If you can’t even agree about setting up a mediation or arbitration procedure to settle your dispute or if one party is particularly aggressive, the courts may be your only resort. Litigation (an adversarial legal proceeding) is likely to be expensive, ugly, time-consuming, and very depressing, so only take this route if all else fails. But when nothing else works and there is a lot of money or property in dispute, going to court at least provides a way to resolve your conflicts.
Here’s a brief rundown of the types of claims commonly raised in court in an unmarried dissolution:
• Breach of contract. Was the contract (agreement) for sharing funds, debts, or assets written, oral, or implied? Which partner breached the contract?
• Partition of real and personal property. Who owns what real estate and personal property? How is it to be divided up or sold, and who is to receive what share of the proceeds?
• Post-separation support. Does either person claim that an oral or written agreement states that the other owes him or her post-separation financial support? If so, how much, for how long, and what is the proof that an agreement for the payment of support exists?
• Personal injury and financial compensation. Does either partner have valid claims for personal injuries or financial harm, such as the destruction of a valuable possession, the wrongful withdrawal of money from a bank account, or an injury during a domestic violence episode?
If, despite your best efforts at working out a reasonable compromise, you end up in court, here are a few basic guidelines:
• Find a good attorney experienced in unmarried dissolutions to represent you. See Nolo’s Lawyer Directory for names of local family law attorneys.

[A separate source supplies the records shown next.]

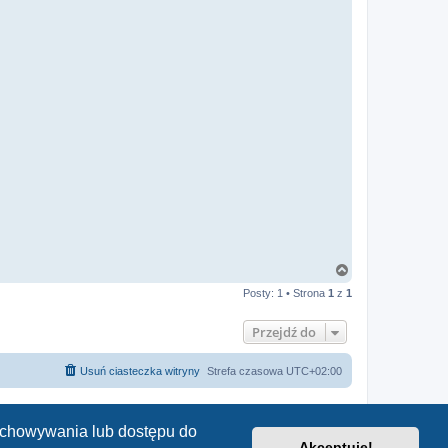
N
a
Posty: 1 • Strona
1
z
1
g
ó
r
Przejdź do
ę
Usuń ciasteczka witryny
Strefa czasowa
UTC+02:00
zechowywania lub dostępu do
Akceptuję!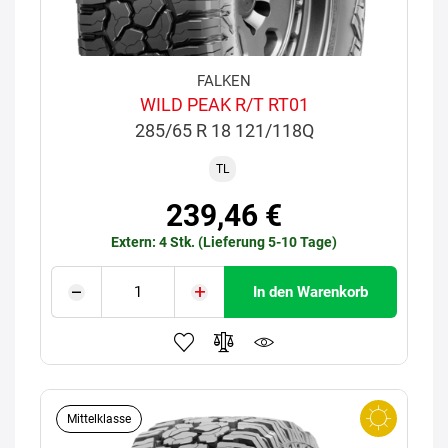
FALKEN
WILD PEAK R/T RT01
285/65 R 18 121/118Q
TL
239,46 €
Extern: 4 Stk. (Lieferung 5-10 Tage)
In den Warenkorb
Mittelklasse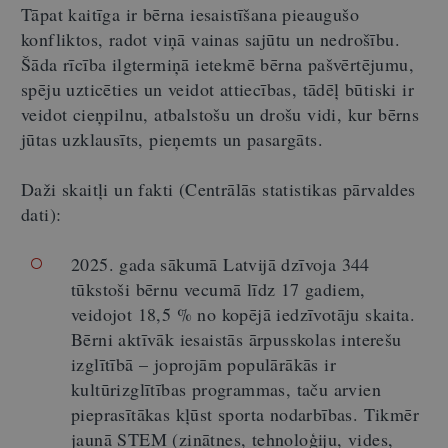
Tāpat kaitīga ir bērna iesaistīšana pieaugušo
konfliktos, radot viņā vainas sajūtu un nedrošību.
Šāda rīcība ilgtermiņā ietekmē bērna pašvērtējumu,
spēju uzticēties un veidot attiecības, tādēļ būtiski ir
veidot cieņpilnu, atbalstošu un drošu vidi, kur bērns
jūtas uzklausīts, pieņemts un pasargāts.
Daži skaitļi un fakti (Centrālās statistikas pārvaldes
dati):
2025. gada sākumā Latvijā dzīvoja 344
tūkstoši bērnu vecumā līdz 17 gadiem,
veidojot 18,5 % no kopējā iedzīvotāju skaita.
Bērni aktīvāk iesaistās ārpusskolas interešu
izglītībā – joprojām populārākās ir
kultūrizglītības programmas, taču arvien
pieprasītākas kļūst sporta nodarbības. Tikmēr
jaunā STEM (zinātnes, tehnoloģiju, vides,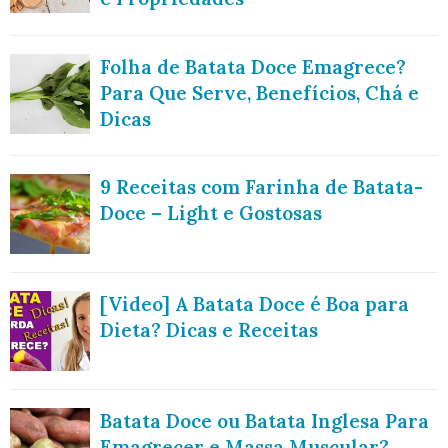
Folha de Batata Doce Emagrece?
Para Que Serve, Benefícios, Chá e
Dicas
9 Receitas com Farinha de Batata-
Doce – Light e Gostosas
[Video] A Batata Doce é Boa para
Dieta? Dicas e Receitas
Batata Doce ou Batata Inglesa Para
Emagrecer e Massa Muscular?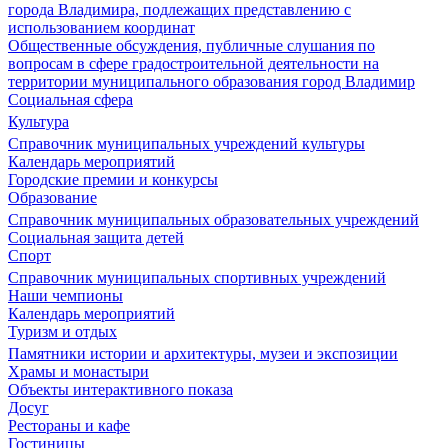
города Владимира, подлежащих представлению с
использованием координат
Общественные обсуждения, публичные слушания по
вопросам в сфере градостроительной деятельности на
территории муниципального образования город Владимир
Социальная сфера
Культура
Справочник муниципальных учреждений культуры
Календарь мероприятий
Городские премии и конкурсы
Образование
Справочник муниципальных образовательных учреждений
Социальная защита детей
Спорт
Справочник муниципальных спортивных учреждений
Наши чемпионы
Календарь мероприятий
Туризм и отдых
Памятники истории и архитектуры, музеи и экспозиции
Храмы и монастыри
Объекты интерактивного показа
Досуг
Рестораны и кафе
Гостиницы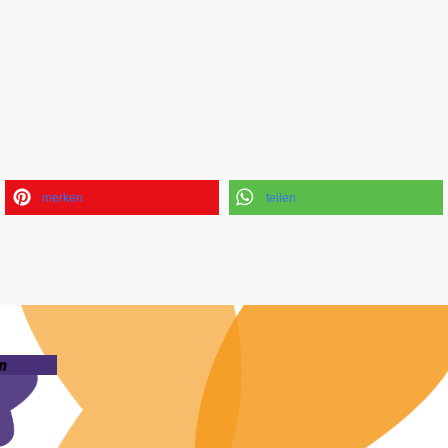
merken
teilen
n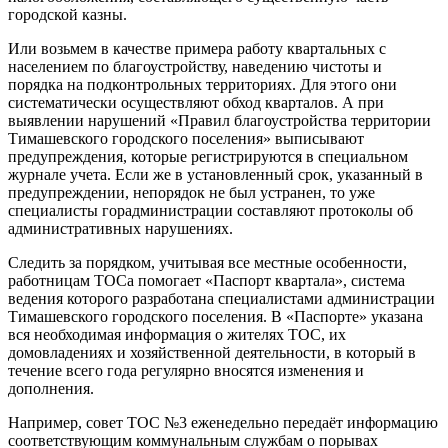
городской казны.
Или возьмем в качестве примера работу квартальных с
населением по благоустройству, наведению чистоты и
порядка на подконтрольных территориях. Для этого они
систематически осуществляют обход кварталов. А при
выявлении нарушений «Правил благоустройства территории
Тимашевского городского поселения» выписывают
предупреждения, которые регистрируются в специальном
журнале учета. Если же в установленный срок, указанный в
предупреждении, непорядок не был устранен, то уже
специалисты горадминистрации составляют протоколы об
административных нарушениях.
Следить за порядком, учитывая все местные особенности,
работницам ТОСа помогает «Паспорт квартала», система
ведения которого разработана специалистами администрации
Тимашевского городского поселения. В «Паспорте» указана
вся необходимая информация о жителях ТОС, их
домовладениях и хозяйственной деятельности, в который в
течение всего года регулярно вносятся изменения и
дополнения.
Например, совет ТОС №3 еженедельно передаёт информацию
соответствующим коммунальным службам о порывах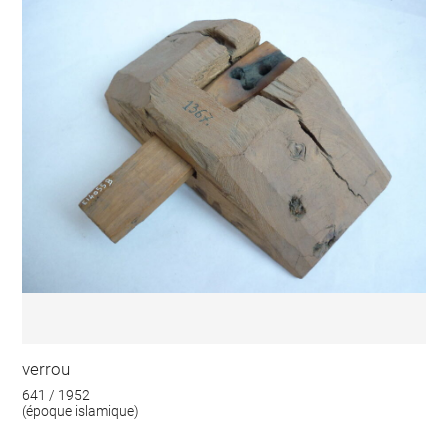
verrou
641 / 1952
(époque islamique)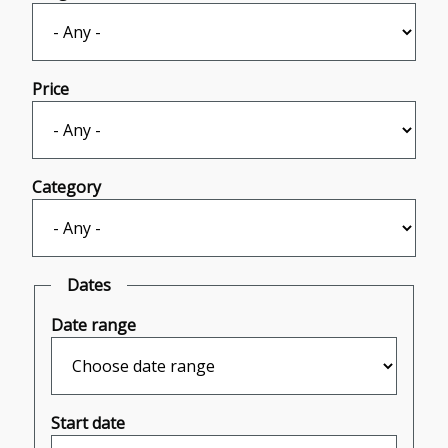
Price
Category
Dates
Date range
Start date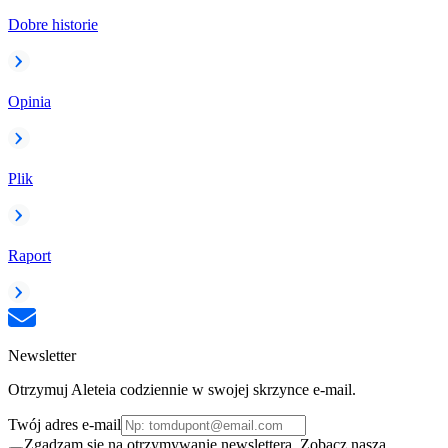
Dobre historie
Opinia
Plik
Raport
Newsletter
Otrzymuj Aleteia codziennie w swojej skrzynce e-mail.
Twój adres e-mail
Zgadzam się na otrzymywanie newslettera. Zobacz naszą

• Try to evaluate how your ex is going to respond to the prospect of litigation. With some people the mere mention of going to court will bring them to the bargaining table. But with others it is likely to greatly increase tensions.
• Learn how the litigation process is likely to work to resolve your particular problems. If you are fighting over your house, find out whether there is a local protocol for appraising and dividing up real estate, and how it may affect the outcome. If your dispute concerns joint bank accounts or claims for post-separation support, research how the local courts deal with these issues (in many states, by law, alimony-type support is not ever awarded to unmarried partners). Try to evaluate how the litigation process will actually proceed for your particular case: Do you need to file any papers immediately? (You might, especially if your name isn’t on the title to a property you claim is part yours.) How much pretrial paperwork will there be; how will the trial be handled; will there be a jury? The more you know ahead of time, the better your decision making will be.
• Make it clear to your lawyer—and frequently remind yourself—that while you are initiating litigation out of frustration or desperation, you always remain open to compromise. Even after court papers are filed or a trial begins, it is not too late to put the litigation on hold and schedule a mediation session.